Jessica writes that the constant barrage of information from cell phones, pagers, Blackberries and laptops makes it impossible to communicate face-to-face with people anymore. She feels that she’s always competing for attention with colleagues’ outspoken family of devices, and that she can’t get a word in edgewise.
I’m sure Jessica isn’t the only one feeling this kind of frustration. If you want to build strong workplace relationships, make a habit of being mentally present for everyone you deal with. This means actually listening to what she is saying, focusing on him rather than everything else going on in the room and ignoring electronic interruptions.
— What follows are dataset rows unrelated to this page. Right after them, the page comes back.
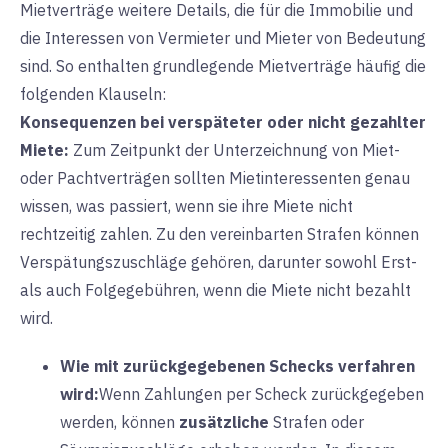
Mietverträge weitere Details, die für die Immobilie und
die Interessen von Vermieter und Mieter von Bedeutung
sind. So enthalten grundlegende Mietverträge häufig die
folgenden Klauseln:
Konsequenzen bei verspäteter oder nicht gezahlter
Miete:
Zum
Zeitpunkt der Unterzeichnung von Miet-
oder Pachtverträgen sollten Mietinteressenten genau
wissen, was passiert, wenn sie ihre Miete nicht
rechtzeitig zahlen. Zu den vereinbarten Strafen können
Verspätungszuschläge gehören, darunter sowohl Erst-
als auch Folgegebühren, wenn die Miete nicht bezahlt
wird.
Wie mit zurückgegebenen Schecks verfahren
wird:
Wenn Zahlungen per Scheck zurückgegeben
werden, können
zusätzliche
Strafen oder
In-person communication is a beautiful thing. When someone comes to your office or cube, decide right then and there if you have time to talk. If you don’t, say so. If you do have time, but only a little bit, ask if it’s enough. You don’t necessarily have to drop everything for the person, but once you make the commitment to have a dialogue, be respectful. Remember that her time is important too and give her your full attention. Doing this will set you apart from the scores of employees who believe that sitting across the desk from another person means you’re communicating
.
Totally agree. In the age of emailing someone who sits right across from you, instead of walking your lazy bones the five feet to their desk, in-person communication is slowly becoming a thing of the past. Don't let the age of technology stifle your personal relationships. A few minutes, face-to-face, can be 10 times more productive and fulfilling than an all-day email exchange. Just because we have the capability to electronically "connect" with others at any time, doesn't mean we should.
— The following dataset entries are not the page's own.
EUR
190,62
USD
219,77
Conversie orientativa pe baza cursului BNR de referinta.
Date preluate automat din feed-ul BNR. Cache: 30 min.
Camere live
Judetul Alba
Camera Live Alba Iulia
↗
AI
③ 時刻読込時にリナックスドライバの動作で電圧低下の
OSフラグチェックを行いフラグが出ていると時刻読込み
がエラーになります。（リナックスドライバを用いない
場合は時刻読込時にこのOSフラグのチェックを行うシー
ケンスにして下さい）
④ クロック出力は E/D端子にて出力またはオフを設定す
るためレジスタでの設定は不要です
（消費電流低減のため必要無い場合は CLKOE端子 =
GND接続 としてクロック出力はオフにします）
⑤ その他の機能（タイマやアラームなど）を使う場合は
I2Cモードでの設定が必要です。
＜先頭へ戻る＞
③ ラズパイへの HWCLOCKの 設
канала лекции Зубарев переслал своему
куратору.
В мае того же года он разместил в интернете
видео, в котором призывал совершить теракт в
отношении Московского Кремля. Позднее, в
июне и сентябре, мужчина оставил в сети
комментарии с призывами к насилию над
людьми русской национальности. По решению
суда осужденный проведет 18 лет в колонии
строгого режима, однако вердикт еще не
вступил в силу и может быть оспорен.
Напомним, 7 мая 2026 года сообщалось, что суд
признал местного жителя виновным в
Posted by: Megan Gentille, LaSalle Network | September 10, 2009 at 02:47 PM
@Megan: Thanks so much for the comment. Appreciate you taking the time to share your feedback.
Posted by: Alexandra Levit | September 11, 2009 at 02:22 AM
Many of my clients who are client relationship professionals are very resistant to using email for conversation with their clients. They insist on phone and regular face-to-face meetings. They have found what I've argued for a long time: email is dangerous, it is profoundly open to misunderstanding,in some relationships can easily set you up for liability issues--and should be kept to the minimum. My architectural clients are in complete agreement--and have maintained that stance as much as possible.
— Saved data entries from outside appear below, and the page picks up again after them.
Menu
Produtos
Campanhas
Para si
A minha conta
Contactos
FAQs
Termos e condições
Lawyers also refuse to put much in email for the same reasons.
Senior execs tend to keep email at a minimum, meeting times, confirmations, etc.
These same lessons apply to interpersonal relationships of nearly any kind. The less put in email the better.
I discuss the importance and value of face-to-face and nonverbal here: http://bit.ly/1PQKZF
Posted by: Dan Erwin | September 11, 2009 at 10:48 PM
@Dan E: Thanks for the link. In this litigious society, one really should be careful about real or virtual paper trails. Thanks for making that point.